Leaked letter: UK climate minister Amber Rudd admits UK won’t meet 2020 renewables target
UK energy and climate secretary Amber Rudd has admitted that the UK won’t meet its 2020 renewables target in a private letter to colleagues leaked to The Ecologist.
The 2020 renewables target of 15% of all UK energy from renewable sources is legally binding at the EU level, and missing it could set into motion a judicial review or fines levied by the EU courts.
In the leaked letter, Rudd said the UK was currently on a trajectory to miss the target and admitted the remaining options open to the government appear insufficient to meet the shortfall.
She wrote that between 2017/18 and 2020 there is 50Twh deficit of renewable energy needed to achieve the target – a significant amount relative to the overall target.
“The trajectory currently leads to a shortfall… in our internal central forecasts (which are not public).

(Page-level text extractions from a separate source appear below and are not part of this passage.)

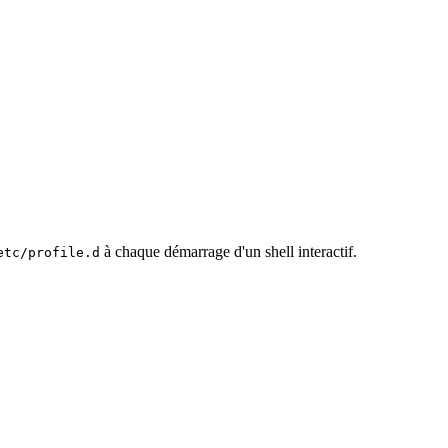
à chaque démarrage d'un shell interactif.
etc/profile.d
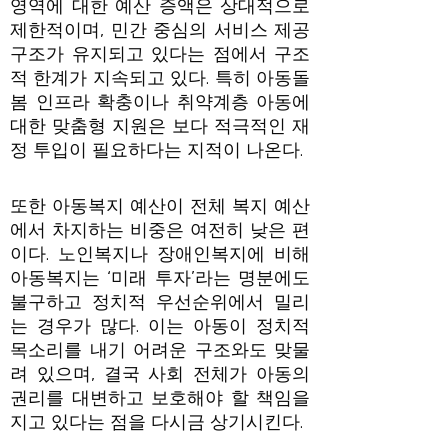
영역에 대한 예산 증액은 상대적으로
제한적이며, 민간 중심의 서비스 제공
구조가 유지되고 있다는 점에서 구조
적 한계가 지속되고 있다. 특히 아동돌
봄 인프라 확충이나 취약계층 아동에
대한 맞춤형 지원은 보다 적극적인 재
정 투입이 필요하다는 지적이 나온다.
또한 아동복지 예산이 전체 복지 예산
에서 차지하는 비중은 여전히 낮은 편
이다. 노인복지나 장애인복지에 비해
아동복지는 ‘미래 투자’라는 명분에도
불구하고 정치적 우선순위에서 밀리
는 경우가 많다. 이는 아동이 정치적
목소리를 내기 어려운 구조와도 맞물
려 있으며, 결국 사회 전체가 아동의
권리를 대변하고 보호해야 할 책임을
지고 있다는 점을 다시금 상기시킨다.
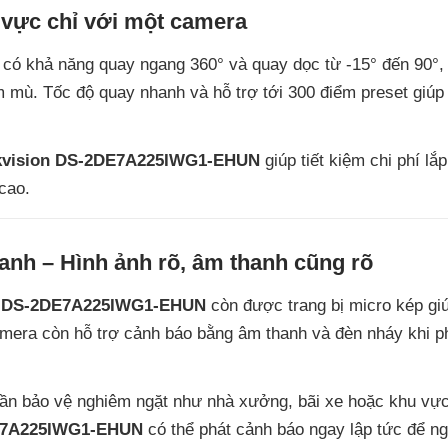
 vực chỉ với một camera
có khả năng quay ngang 360° và quay dọc từ -15° đến 90°,
 mù. Tốc độ quay nhanh và hỗ trợ tới 300 điểm preset giúp
kvision DS-2DE7A225IWG1-EHUN
giúp tiết kiệm chi phí lắp
cao.
anh – Hình ảnh rõ, âm thanh cũng rõ
n DS-2DE7A225IWG1-EHUN
còn được trang bị micro kép gi
camera còn hỗ trợ cảnh báo bằng âm thanh và đèn nháy khi p
cần bảo vệ nghiêm ngặt như nhà xưởng, bãi xe hoặc khu vự
DE7A225IWG1-EHUN
có thể phát cảnh báo ngay lập tức để n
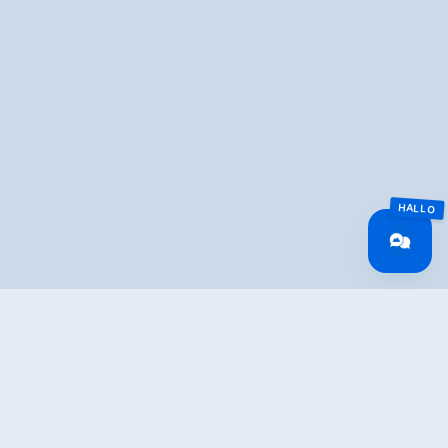
Overview
Walking time
01:00 h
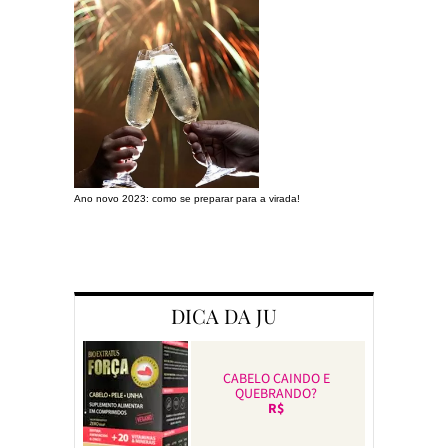
Ano novo 2023: como se preparar para a virada!
Preparando a c
DICA DA JU
CABELO CAINDO E
QUEBRANDO?
R$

“Publicly we are clear that the UK continues to make progress to meet the target.” – Amber Rudd in the leaked letter
Then, while ignoring any expansion in wind or solar, Rudd outlines various options to plug the gap – but none that she mentions are able to fully do so.
She suggests that renewable heat technology would add 20Twh, bio-methane could add 2Twh over what it is already expected to perform, and that the UK could maybe – though unlikely – get around 30Twh from a European credit system. This would still leave 8 Twh under the best case scenario.
Rudd also outlines plans for interconnection with Norway to deliver 10Twh but admits this won’t be in place until after the deadline – in 2021.
In the letter to to Cabinet colleagues Philip Hammond (foreign secretary), Oliver Letwin (Cabinet Office), Greg Hands (chief secretary to the Treasury) and Patrick McLoughlin (transport secretary) Rudd also highlights the difference about what is being said publicly and what she is prepared to tell them privately:
“The trajectory currently leads to a shortfall against the target in 2020 of around 50 TWh or 3.5% points in our internal central forecasts (which are not public).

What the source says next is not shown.